Советская власть, однако, сдохла, а российская карма оказалась неизменна. При Ельцине сидела (но, к счастью, через полтора года вышла на волю) Алина Витухновская, из которой выбивали показания на ее друзей из «золотой молодежи» — искали компромат на знатных папаш. Витухновская никого не сдала. Ее тюремные стихи привлекли к ней общее внимание — хороши они или плохи, но сила духа в них налицо. В путинские времена был арестован Эдуард Лимонов. Он написал в заключении семь мощных книг, некоторые из них («Книгу воды» и «Другую Россию») считают самыми сильными из всего им опубликованного. После долгого перерыва в тюрьме он вернулся к лирической поэзии, посвятив своей нынешней жене, двадцатидвухлетней Насте, стихотворение о том, как после его освобождения они вместе пойдут в зоопарк: «Чего-то вы невеселы, товарищ панк! Для маленькой прогулки не взять ли нам ли танк? Мы купим сорок пачек ванильных эскимо. От зависти заплачут все, кто пройдут мимо».
Ходорковский держался долго, но в конце концов вынужден был обратиться к эпистолярному жанру — последнему прибежищу русской политики. Его первое письмо написано без его участия, лишь с учетом пожеланий, которые он высказал через адвокатов; в числе его возможных авторов называют Станислава Белковского, который, естественно, отрицает свою причастность к появлению письма, но горячо одобряет его содержание. Второе письмо Ходорковский продиктовал адвокату лично. Там и содержатся страшные слова: «Простите нас, если можете, дайте возможность исправиться, мы знаем, как»...
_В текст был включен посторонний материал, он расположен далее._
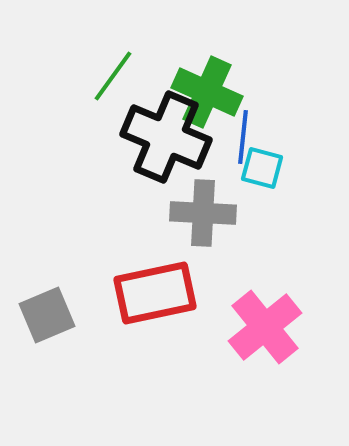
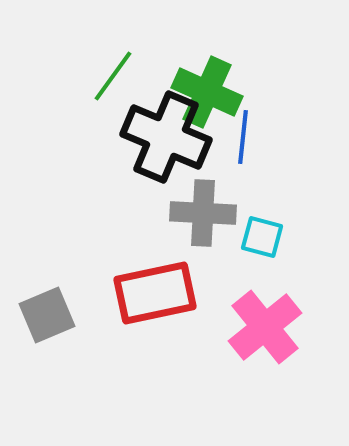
cyan square: moved 69 px down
Пока российские олигархи надеются, что им дадут исправиться так, как знают они. Надежды на это мало. У литературы вообще есть странная особенность: она почти никогда не достигает своих практических целей. Аввакум не спас раскольников от вымирания — старая вера была обречена. Бухарин не разжалобил Сталина. Достоевский не добился льгот и послаблений. Диссиденты не свалили советскую власть (она сама рухнула, без всякого их участия, — это доказывается тем, что победили-то совсем не они). Мандельштам, написавший в ссылке «Оду» Сталину, не смог ее даже напечатать.
У литературы другая функция. Она не изменяет мир, но оставляет свидетельства. И это главное. Свидетельства эти лучше исторических документов рассказывают о том, как в России умеют давить на людей. И о том, как эти люди умеют — или не умеют — выдерживать такую любовь своей литературолюбивой родины.